Percy getting married, at last.


Through it all, he’d stayed by her. Even when he’d brought home a girl, mere days after the war was over, there was no talk of marriage, no pretense of seriousness, not until a long time had passed, and she felt a little disappointed with each day.


But she put on a smile, and persevered, and when he came to her, just after Dominique was born and announced that he was getting married she didn’t ask why it had taken him so long, she just embraced him and tried to recapture that feeling she’d had when he was a little boy who only had eyes for her.


And then, when she’d seen his eyes shine brightly on his wedding day, and then a year later, when he announced that she was going to be a grandmother again, she felt like she loved him with every ounce the love she’d felt for him that first day as she held him in her arms.


It was not until later, on the day when he himself discovered the joy of having a child that she finally realized that he’d loved her just as much if not more, all his life, and that, as much credit as she’d always given him, she’d never thought enough of him.
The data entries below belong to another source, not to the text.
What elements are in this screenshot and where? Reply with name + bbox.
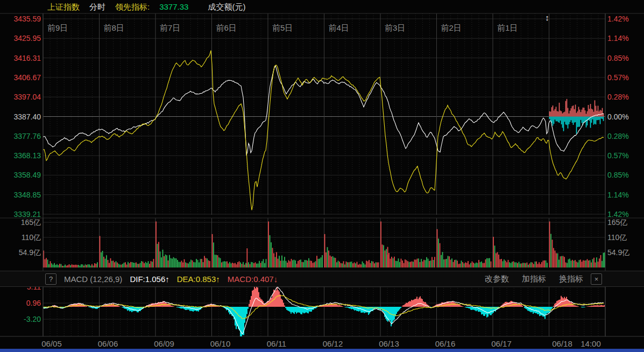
date-axis-label: 06/10 <box>210 339 231 348</box>
pane-resize-handle-icon[interactable]: ↕ <box>543 13 551 23</box>
change-params-button[interactable]: 改参数 <box>485 274 509 284</box>
volume-axis-label: 110亿 <box>607 233 627 243</box>
dif-value: DIF:1.056↑ <box>130 274 169 284</box>
price-axis-label: 3416.31 <box>1 54 41 62</box>
day-label: 前8日 <box>104 23 124 33</box>
percent-axis-label: 1.42% <box>607 15 629 23</box>
volume-axis-label: 165亿 <box>607 218 627 228</box>
day-label: 前4日 <box>329 23 349 33</box>
percent-axis-label: 1.14% <box>607 34 629 43</box>
day-label: 前3日 <box>385 23 405 33</box>
percent-axis-label: 1.14% <box>607 191 629 199</box>
lead-indicator: 领先指标:3377.33 <box>115 2 198 12</box>
dea-value: DEA:0.853↑ <box>177 274 220 284</box>
date-axis-label: 06/17 <box>491 339 512 348</box>
lead-indicator-label: 领先指标: <box>115 2 150 11</box>
percent-axis-label: 0.57% <box>607 151 629 160</box>
amount-label: 成交额(元) <box>208 2 245 12</box>
volume-axis-label: 110亿 <box>1 233 41 243</box>
price-axis-label: 3377.76 <box>1 132 41 140</box>
day-label: 前1日 <box>497 23 518 33</box>
price-axis-label: 3425.95 <box>1 34 41 43</box>
day-label: 前9日 <box>47 23 68 33</box>
date-axis-label: 06/09 <box>154 339 174 348</box>
price-axis-label: 3358.49 <box>1 171 41 179</box>
switch-indicator-button[interactable]: 换指标 <box>559 274 583 284</box>
price-axis-label: 3397.04 <box>1 93 41 101</box>
volume-axis-label: 54.9亿 <box>1 248 41 258</box>
date-axis-label: 06/18 <box>552 339 572 348</box>
date-axis-label: 14:00 <box>581 339 601 348</box>
chart-canvas[interactable] <box>0 0 644 352</box>
lead-indicator-value: 3377.33 <box>159 2 188 11</box>
date-axis-label: 06/13 <box>379 339 399 348</box>
date-axis-label: 06/16 <box>435 339 456 348</box>
percent-axis-label: 0.28% <box>607 93 629 101</box>
price-axis-label: 3435.59 <box>1 15 41 23</box>
close-indicator-button[interactable]: × <box>591 273 602 285</box>
date-axis-label: 06/06 <box>98 339 118 348</box>
bottom-accent-bar <box>0 349 644 352</box>
price-axis-label: 3406.67 <box>1 73 41 82</box>
day-label: 前6日 <box>216 23 237 33</box>
percent-axis-label: 0.00% <box>607 112 629 121</box>
price-axis-label: 3368.13 <box>1 151 41 160</box>
day-label: 前7日 <box>160 23 180 33</box>
macd-toolbar: ? MACD (12,26,9) DIF:1.056↑ DEA:0.853↑ M… <box>0 271 644 287</box>
macd-params-label: MACD (12,26,9) <box>64 274 122 284</box>
date-axis-label: 06/05 <box>41 339 62 348</box>
percent-axis-label: 0.85% <box>607 54 629 62</box>
macd-value: MACD:0.407↓ <box>228 274 278 284</box>
stock-app-window: 上证指数 分时 领先指标:3377.33 成交额(元) 3435.593425.… <box>0 0 644 352</box>
percent-axis-label: 0.28% <box>607 132 629 140</box>
volume-axis-label: 54.9亿 <box>607 248 629 258</box>
chart-header: 上证指数 分时 领先指标:3377.33 成交额(元) <box>47 1 255 13</box>
price-axis-label: 3387.40 <box>1 112 41 121</box>
price-axis-label: 3339.21 <box>1 210 41 219</box>
day-label: 前5日 <box>272 23 293 33</box>
day-label: 前2日 <box>441 23 462 33</box>
help-button[interactable]: ? <box>45 273 56 285</box>
index-title: 上证指数 <box>47 2 80 12</box>
macd-axis-label: -3.20 <box>1 315 41 323</box>
percent-axis-label: 1.42% <box>607 210 629 219</box>
date-axis-label: 06/11 <box>267 339 286 348</box>
percent-axis-label: 0.85% <box>607 171 629 179</box>
date-axis-label: 06/12 <box>323 339 343 348</box>
volume-axis-label: 165亿 <box>1 218 41 228</box>
macd-axis-label: 0.96 <box>1 299 41 307</box>
percent-axis-label: 0.57% <box>607 73 629 82</box>
price-axis-label: 3348.85 <box>1 191 41 199</box>
tab-minute-mode[interactable]: 分时 <box>89 2 105 12</box>
add-indicator-button[interactable]: 加指标 <box>522 274 546 284</box>
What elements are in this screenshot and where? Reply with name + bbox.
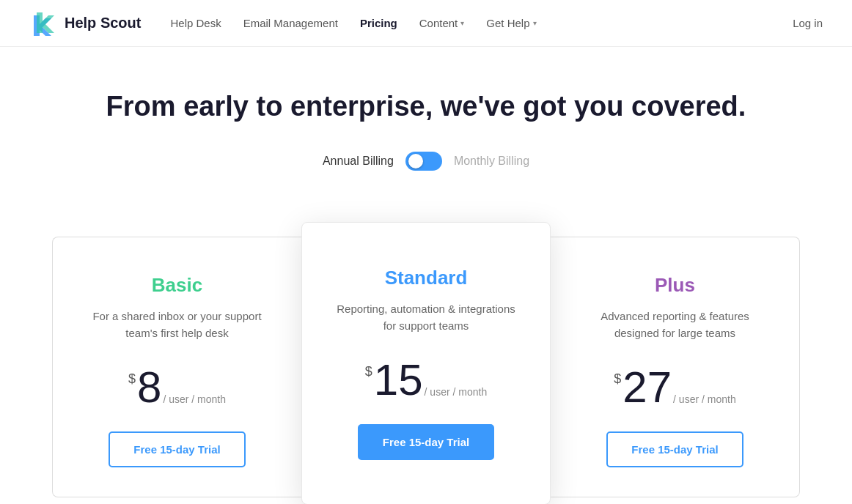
nav-get-help[interactable]: Get Help ▾	[486, 17, 536, 29]
helpscout-logo-icon	[29, 10, 57, 37]
nav-help-desk[interactable]: Help Desk	[170, 17, 221, 29]
logo-link[interactable]: Help Scout	[29, 10, 141, 37]
price-num-standard: 15	[374, 358, 423, 402]
logo-text: Help Scout	[65, 15, 141, 32]
plan-name-basic: Basic	[82, 274, 272, 297]
monthly-billing-label: Monthly Billing	[454, 155, 529, 168]
currency-basic: $	[128, 371, 136, 387]
plan-card-standard: Standard Reporting, automation & integra…	[301, 222, 551, 504]
navbar: Help Scout Help Desk Email Management Pr…	[0, 0, 852, 47]
plan-desc-basic: For a shared inbox or your support team'…	[82, 308, 272, 344]
plan-price-standard: $ 15 / user / month	[331, 358, 521, 402]
plan-price-basic: $ 8 / user / month	[82, 366, 272, 410]
price-period-standard: / user / month	[425, 386, 488, 398]
hero-section: From early to enterprise, we've got you …	[0, 47, 852, 237]
nav-content[interactable]: Content ▾	[419, 17, 465, 29]
trial-btn-standard[interactable]: Free 15-day Trial	[358, 424, 494, 460]
billing-toggle[interactable]	[405, 152, 442, 171]
price-num-plus: 27	[623, 366, 672, 410]
annual-billing-label: Annual Billing	[323, 155, 394, 168]
nav-email-management[interactable]: Email Management	[243, 17, 338, 29]
plan-price-plus: $ 27 / user / month	[580, 366, 770, 410]
price-period-basic: / user / month	[163, 393, 226, 405]
nav-pricing[interactable]: Pricing	[360, 17, 397, 29]
get-help-chevron-icon: ▾	[533, 19, 537, 27]
login-link[interactable]: Log in	[793, 17, 823, 29]
plan-name-standard: Standard	[331, 267, 521, 289]
currency-plus: $	[614, 371, 621, 387]
price-period-plus: / user / month	[673, 393, 736, 405]
billing-toggle-group: Annual Billing Monthly Billing	[15, 152, 837, 171]
pricing-cards: Basic For a shared inbox or your support…	[0, 237, 852, 504]
content-chevron-icon: ▾	[460, 19, 464, 27]
plan-card-plus: Plus Advanced reporting & features desig…	[551, 237, 800, 497]
plan-desc-plus: Advanced reporting & features designed f…	[580, 308, 770, 344]
hero-title: From early to enterprise, we've got you …	[15, 91, 837, 122]
price-num-basic: 8	[137, 366, 161, 410]
trial-btn-basic[interactable]: Free 15-day Trial	[109, 431, 245, 467]
currency-standard: $	[365, 364, 372, 379]
plan-name-plus: Plus	[580, 274, 770, 297]
nav-links: Help Desk Email Management Pricing Conte…	[170, 17, 793, 29]
plan-card-basic: Basic For a shared inbox or your support…	[52, 237, 301, 497]
toggle-thumb	[408, 154, 423, 168]
plan-desc-standard: Reporting, automation & integrations for…	[331, 301, 521, 336]
trial-btn-plus[interactable]: Free 15-day Trial	[606, 431, 743, 467]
He’d come out of his room, hours after he’d gone in, a crying bundle in his arms, and he’d been instantly surrounded, George’s congratulatory messages sparkling in the background. Harry, strangely enough, had been the first to ask if he was looking at his new niece or nephew, and she almost missed the look that went on between Harry and Ginny, so focused was she on Percy’s words.


“It’s a girl,” he declared, in his loud, pompous voice, and everyone laughed. “A girl,” he repeated, and she was so close to him she could touch him, so she didn’t miss the warmth in his voice as he continued. “Molly,” he whispered softly. “Her name is Molly.”


She gasped and started hiccupping, loudly. There were tears running down her cheeks, and she couldn’t even catch her breath. Something was happening, and Percy was handing his newborn daughter to someone else, she couldn’t see who, and he was hugging his mother fiercely, like he hadn’t done since he was eleven and leaving for Hogwarts, and he was whispering in her ear something that broke her heart and mended it all over again.


“I’m sorry it took me a while to sort everything out, Mum. I just wanted to make sure you were all right before going ahead with my life.”


She nodded, too overcome with emotion to speak. Instead she held tightly onto the son she once thought she’d lost, and who’d ended up being her best boy, after all.